Stored data
◆ ◆ ◆ ◆ ◆ ◆ ◆

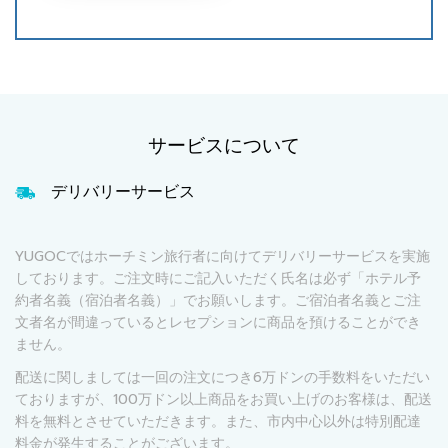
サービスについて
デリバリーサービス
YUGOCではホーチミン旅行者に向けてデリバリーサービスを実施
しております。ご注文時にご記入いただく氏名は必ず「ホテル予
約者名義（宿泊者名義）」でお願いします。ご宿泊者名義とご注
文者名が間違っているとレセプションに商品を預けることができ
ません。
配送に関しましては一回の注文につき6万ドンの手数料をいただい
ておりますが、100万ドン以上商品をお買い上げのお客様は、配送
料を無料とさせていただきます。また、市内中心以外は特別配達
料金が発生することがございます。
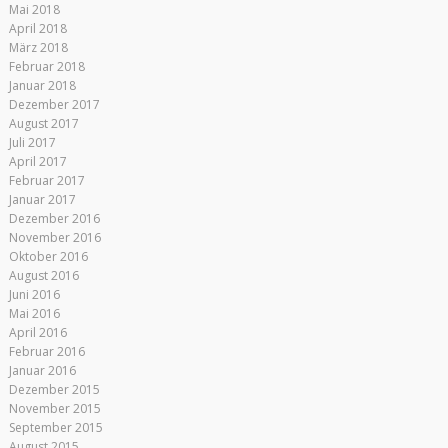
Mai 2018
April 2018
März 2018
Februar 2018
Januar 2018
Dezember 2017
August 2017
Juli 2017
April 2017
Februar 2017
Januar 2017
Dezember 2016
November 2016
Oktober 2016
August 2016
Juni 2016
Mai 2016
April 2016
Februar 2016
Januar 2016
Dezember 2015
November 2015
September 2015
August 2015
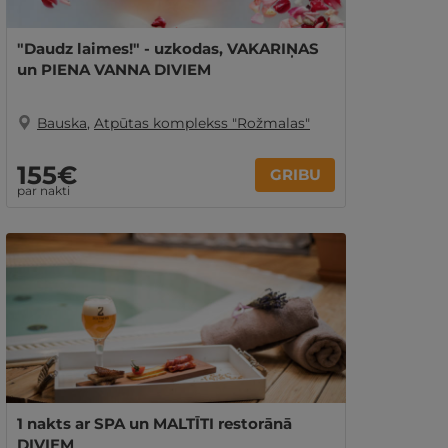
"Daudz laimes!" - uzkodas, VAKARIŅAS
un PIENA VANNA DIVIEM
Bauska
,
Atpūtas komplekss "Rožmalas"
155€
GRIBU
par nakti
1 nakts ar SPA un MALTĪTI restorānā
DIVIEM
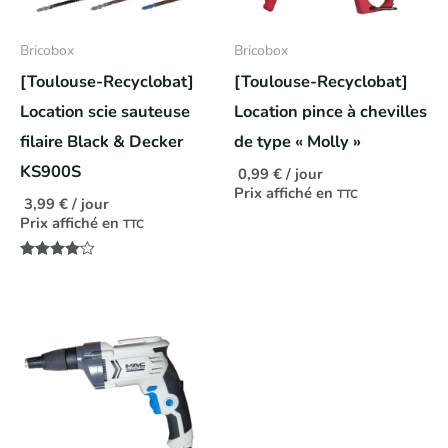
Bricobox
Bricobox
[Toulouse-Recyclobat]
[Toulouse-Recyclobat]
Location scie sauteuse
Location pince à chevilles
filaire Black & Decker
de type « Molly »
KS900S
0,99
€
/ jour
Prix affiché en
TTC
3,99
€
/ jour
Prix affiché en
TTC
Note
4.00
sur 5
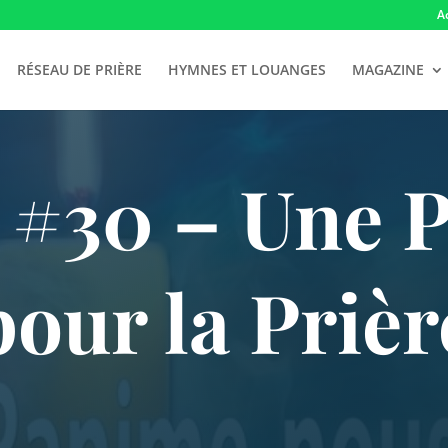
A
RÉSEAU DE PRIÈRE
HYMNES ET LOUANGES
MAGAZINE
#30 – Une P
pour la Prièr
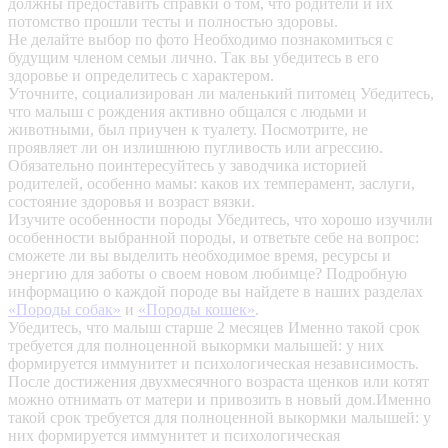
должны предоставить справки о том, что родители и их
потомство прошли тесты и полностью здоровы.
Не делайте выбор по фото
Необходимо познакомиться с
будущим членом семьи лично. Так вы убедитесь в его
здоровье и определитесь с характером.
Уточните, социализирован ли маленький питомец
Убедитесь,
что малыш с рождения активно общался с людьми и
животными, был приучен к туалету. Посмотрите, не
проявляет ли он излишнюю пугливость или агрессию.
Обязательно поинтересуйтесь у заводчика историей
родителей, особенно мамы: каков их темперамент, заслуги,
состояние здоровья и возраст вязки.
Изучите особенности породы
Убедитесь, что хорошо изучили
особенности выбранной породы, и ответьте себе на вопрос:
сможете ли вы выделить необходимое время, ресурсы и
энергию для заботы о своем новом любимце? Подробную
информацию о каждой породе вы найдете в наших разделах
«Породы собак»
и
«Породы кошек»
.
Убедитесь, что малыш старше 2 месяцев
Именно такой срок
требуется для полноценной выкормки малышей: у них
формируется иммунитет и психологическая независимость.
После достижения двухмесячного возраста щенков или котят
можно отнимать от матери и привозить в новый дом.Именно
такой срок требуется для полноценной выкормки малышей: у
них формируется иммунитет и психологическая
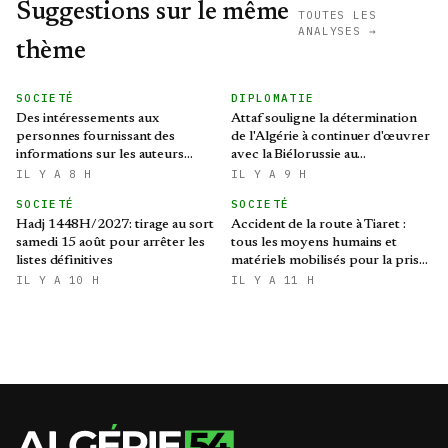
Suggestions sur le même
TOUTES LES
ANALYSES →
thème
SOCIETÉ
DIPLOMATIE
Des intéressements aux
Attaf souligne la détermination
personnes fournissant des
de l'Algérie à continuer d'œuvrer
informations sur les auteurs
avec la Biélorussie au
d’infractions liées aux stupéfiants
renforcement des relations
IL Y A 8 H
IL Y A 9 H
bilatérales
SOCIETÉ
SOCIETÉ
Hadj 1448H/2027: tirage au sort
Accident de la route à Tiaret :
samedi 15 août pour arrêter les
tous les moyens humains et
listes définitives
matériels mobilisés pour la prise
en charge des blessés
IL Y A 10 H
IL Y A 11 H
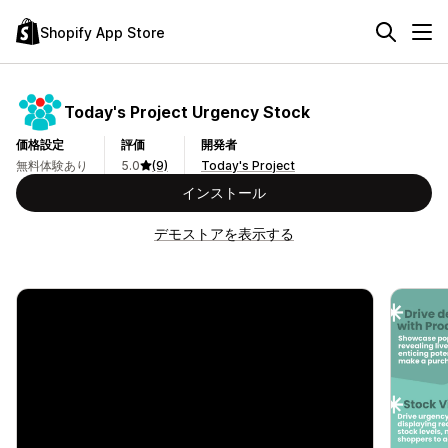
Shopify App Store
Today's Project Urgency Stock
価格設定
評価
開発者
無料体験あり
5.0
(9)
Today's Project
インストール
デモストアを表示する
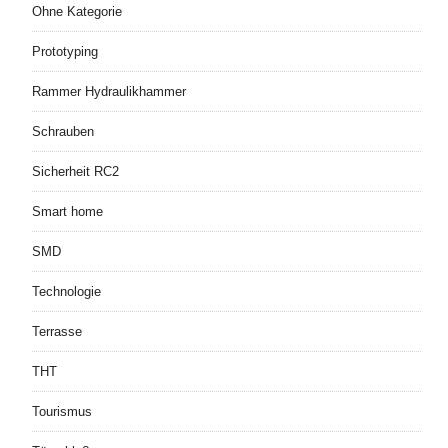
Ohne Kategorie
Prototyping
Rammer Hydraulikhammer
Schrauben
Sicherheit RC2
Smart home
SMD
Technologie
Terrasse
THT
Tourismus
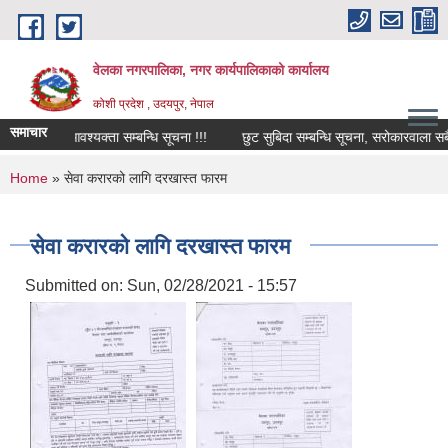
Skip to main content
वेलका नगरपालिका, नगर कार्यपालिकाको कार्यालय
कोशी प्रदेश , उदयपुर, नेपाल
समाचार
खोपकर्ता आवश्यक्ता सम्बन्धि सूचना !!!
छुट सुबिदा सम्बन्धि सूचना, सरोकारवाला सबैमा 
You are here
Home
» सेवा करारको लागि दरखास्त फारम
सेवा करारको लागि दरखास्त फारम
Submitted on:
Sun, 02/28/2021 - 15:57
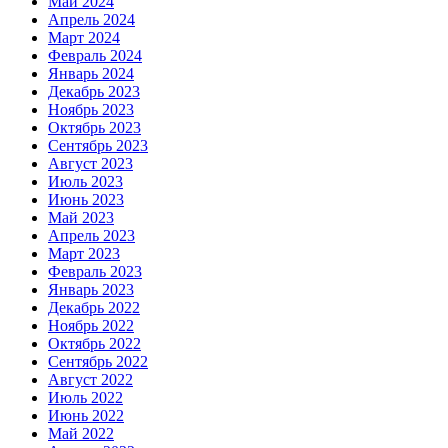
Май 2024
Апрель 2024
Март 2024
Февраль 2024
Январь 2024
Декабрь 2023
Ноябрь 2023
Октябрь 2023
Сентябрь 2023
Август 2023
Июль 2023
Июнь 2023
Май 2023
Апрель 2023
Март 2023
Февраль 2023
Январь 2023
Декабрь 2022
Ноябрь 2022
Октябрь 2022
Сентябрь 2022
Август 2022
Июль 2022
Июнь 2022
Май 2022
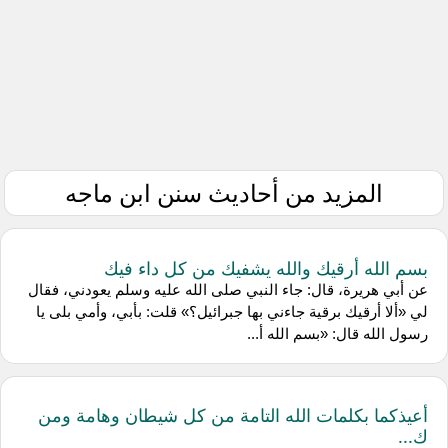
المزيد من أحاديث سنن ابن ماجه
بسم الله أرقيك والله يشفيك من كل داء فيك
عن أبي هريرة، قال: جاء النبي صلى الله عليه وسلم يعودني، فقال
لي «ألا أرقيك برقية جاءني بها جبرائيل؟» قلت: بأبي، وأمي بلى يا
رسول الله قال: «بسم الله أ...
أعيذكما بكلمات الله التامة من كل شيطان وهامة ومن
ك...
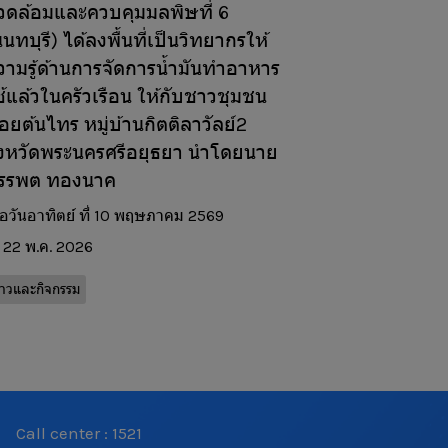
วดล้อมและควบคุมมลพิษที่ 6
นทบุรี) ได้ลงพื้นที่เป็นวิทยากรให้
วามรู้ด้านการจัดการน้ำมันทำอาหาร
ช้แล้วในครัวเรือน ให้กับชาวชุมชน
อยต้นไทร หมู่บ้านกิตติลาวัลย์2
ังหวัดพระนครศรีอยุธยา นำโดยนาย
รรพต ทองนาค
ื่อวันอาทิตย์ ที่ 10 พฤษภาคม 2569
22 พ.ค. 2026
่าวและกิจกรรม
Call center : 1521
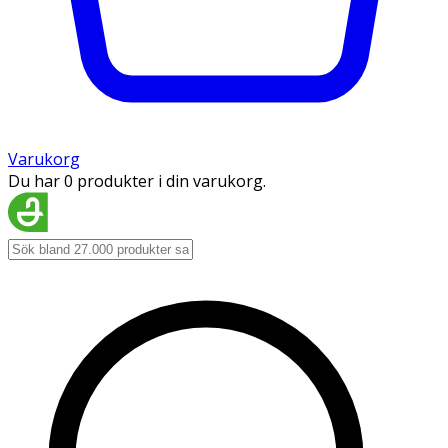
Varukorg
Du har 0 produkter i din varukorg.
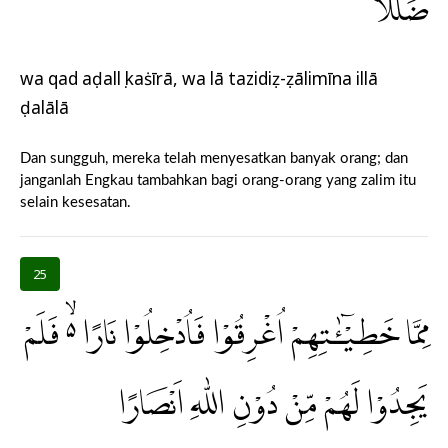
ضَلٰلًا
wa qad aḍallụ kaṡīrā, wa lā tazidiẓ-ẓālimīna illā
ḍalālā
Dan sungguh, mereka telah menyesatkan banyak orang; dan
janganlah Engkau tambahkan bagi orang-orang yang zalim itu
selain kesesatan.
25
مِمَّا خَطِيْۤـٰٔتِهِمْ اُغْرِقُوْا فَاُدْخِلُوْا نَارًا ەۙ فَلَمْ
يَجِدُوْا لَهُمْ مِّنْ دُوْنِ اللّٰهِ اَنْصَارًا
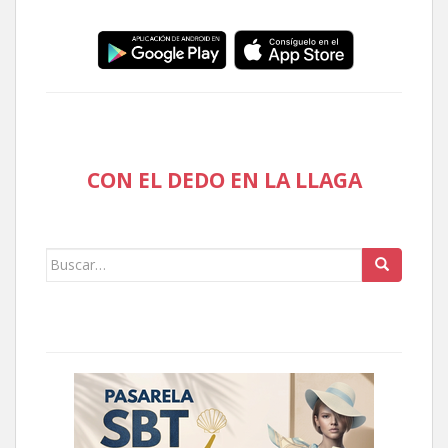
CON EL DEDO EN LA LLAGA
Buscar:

◆ ◆ ◆ ◆ ◆ ◆ ◆

PROBLEM
In the copy, keep every line of the data above exactly and drop each picture.

TASK RESPONSE
サービスについて
デリバリーサービス
YUGOCではホーチミン旅行者に向けてデリバリーサービスを実施
しております。ご注文時にご記入いただく氏名は必ず「ホテル予
約者名義（宿泊者名義）」でお願いします。ご宿泊者名義とご注
文者名が間違っているとレセプションに商品を預けることができ
ません。
配送に関しましては一回の注文につき6万ドンの手数料をいただい
ておりますが、100万ドン以上商品をお買い上げのお客様は、配送
料を無料とさせていただきます。また、市内中心以外は特別配達
料金が発生することがございます。
Mai 2018
April 2018
März 2018
Februar 2018
Januar 2018
Dezember 2017
August 2017
Juli 2017
April 2017
Februar 2017
Januar 2017
Dezember 2016
November 2016
Oktober 2016
August 2016
Juni 2016
Mai 2016
April 2016
Februar 2016
Januar 2016
Dezember 2015
November 2015
September 2015
August 2015
"Daudz laimes!" - uzkodas, VAKARIŅAS
un PIENA VANNA DIVIEM
Bauska
,
Atpūtas komplekss "Rožmalas"
155€
GRIBU
par nakti
1 nakts ar SPA un MALTĪTI restorānā
DIVIEM
Bricobox
Bricobox
[Toulouse-Recyclobat]
[Toulouse-Recyclobat]
Location scie sauteuse
Location pince à chevilles
filaire Black & Decker
de type « Molly »
KS900S
0,99
€
/ jour
Prix affiché en
TTC
3,99
€
/ jour
Prix affiché en
TTC
Note
4.00
sur 5
A
RÉSEAU DE PRIÈRE
HYMNES ET LOUANGES
MAGAZINE
#30 – Une P
pour la Prièr
должны предоставить справки о том, что родители и их
потомство прошли тесты и полностью здоровы.
Не делайте выбор по фото
Необходимо познакомиться с
будущим членом семьи лично. Так вы убедитесь в его
здоровье и определитесь с характером.
Уточните, социализирован ли маленький питомец
Убедитесь,
что малыш с рождения активно общался с людьми и
животными, был приучен к туалету. Посмотрите, не
проявляет ли он излишнюю пугливость или агрессию.
Обязательно поинтересуйтесь у заводчика историей
родителей, особенно мамы: каков их темперамент, заслуги,
состояние здоровья и возраст вязки.
Изучите особенности породы
Убедитесь, что хорошо изучили
особенности выбранной породы, и ответьте себе на вопрос:
сможете ли вы выделить необходимое время, ресурсы и
энергию для заботы о своем новом любимце? Подробную
информацию о каждой породе вы найдете в наших разделах
«Породы собак»
и
«Породы кошек»
.
Убедитесь, что малыш старше 2 месяцев
Именно такой срок
требуется для полноценной выкормки малышей: у них
формируется иммунитет и психологическая независимость.
После достижения двухмесячного возраста щенков или котят
можно отнимать от матери и привозить в новый дом.Именно
такой срок требуется для полноценной выкормки малышей: у
них формируется иммунитет и психологическая
Suggestions sur le même
TOUTES LES
ANALYSES →
thème
SOCIETÉ
DIPLOMATIE
Des intéressements aux
Attaf souligne la détermination
personnes fournissant des
de l'Algérie à continuer d'œuvrer
informations sur les auteurs
avec la Biélorussie au
d’infractions liées aux stupéfiants
renforcement des relations
IL Y A 8 H
IL Y A 9 H
bilatérales
SOCIETÉ
SOCIETÉ
Hadj 1448H/2027: tirage au sort
Accident de la route à Tiaret :
samedi 15 août pour arrêter les
tous les moyens humains et
listes définitives
matériels mobilisés pour la prise
en charge des blessés
IL Y A 10 H
IL Y A 11 H
Shopify App Store
Today's Project Urgency Stock
価格設定
評価
開発者
無料体験あり
5.0
(9)
Today's Project
インストール
デモストアを表示する
Ohne Kategorie
Prototyping
Rammer Hydraulikhammer
Schrauben
Sicherheit RC2
Smart home
SMD
Technologie
Terrasse
THT
Tourismus
Skip to main content
वेलका नगरपालिका, नगर कार्यपालिकाको कार्यालय
कोशी प्रदेश , उदयपुर, नेपाल
समाचार
खोपकर्ता आवश्यक्ता सम्बन्धि सूचना !!!
छुट सुबिदा सम्बन्धि सूचना, सरोकारवाला सबैमा 
You are here
Home
» सेवा करारको लागि दरखास्त फारम
सेवा करारको लागि दरखास्त फारम
Submitted on:
Sun, 02/28/2021 - 15:57
Май 2024
Апрель 2024
Март 2024
Февраль 2024
Январь 2024
Декабрь 2023
Ноябрь 2023
Октябрь 2023
Сентябрь 2023
Август 2023
Июль 2023
Июнь 2023
Май 2023
Апрель 2023
Март 2023
Февраль 2023
Январь 2023
Декабрь 2022
Ноябрь 2022
Октябрь 2022
Сентябрь 2022
Август 2022
Июль 2022
Июнь 2022
Май 2022
المزيد من أحاديث سنن ابن ماجه
بسم الله أرقيك والله يشفيك من كل داء فيك
عن أبي هريرة، قال: جاء النبي صلى الله عليه وسلم يعودني، فقال
لي «ألا أرقيك برقية جاءني بها جبرائيل؟» قلت: بأبي، وأمي بلى يا
رسول الله قال: «بسم الله أ...
أعيذكما بكلمات الله التامة من كل شيطان وهامة ومن
ك...
วดล้อมและควบคุมมลพิษที่ 6
นทบุรี) ได้ลงพื้นที่เป็นวิทยากรให้
วามรู้ด้านการจัดการน้ำมันทำอาหาร
ช้แล้วในครัวเรือน ให้กับชาวชุมชน
อยต้นไทร หมู่บ้านกิตติลาวัลย์2
ังหวัดพระนครศรีอยุธยา นำโดยนาย
รรพต ทองนาค
ื่อวันอาทิตย์ ที่ 10 พฤษภาคม 2569
22 พ.ค. 2026
่าวและกิจกรรม
Call center : 1521
Varukorg
Du har 0 produkter i din varukorg.
ضَلٰلًا
wa qad aḍallụ kaṡīrā, wa lā tazidiẓ-ẓālimīna illā
ḍalālā
Dan sungguh, mereka telah menyesatkan banyak orang; dan
janganlah Engkau tambahkan bagi orang-orang yang zalim itu
selain kesesatan.
25
مِمَّا خَطِيْۤـٰٔتِهِمْ اُغْرِقُوْا فَاُدْخِلُوْا نَارًا ەۙ فَلَمْ
يَجِدُوْا لَهُمْ مِّنْ دُوْنِ اللّٰهِ اَنْصَارًا
CON EL DEDO EN LA LLAGA
Buscar:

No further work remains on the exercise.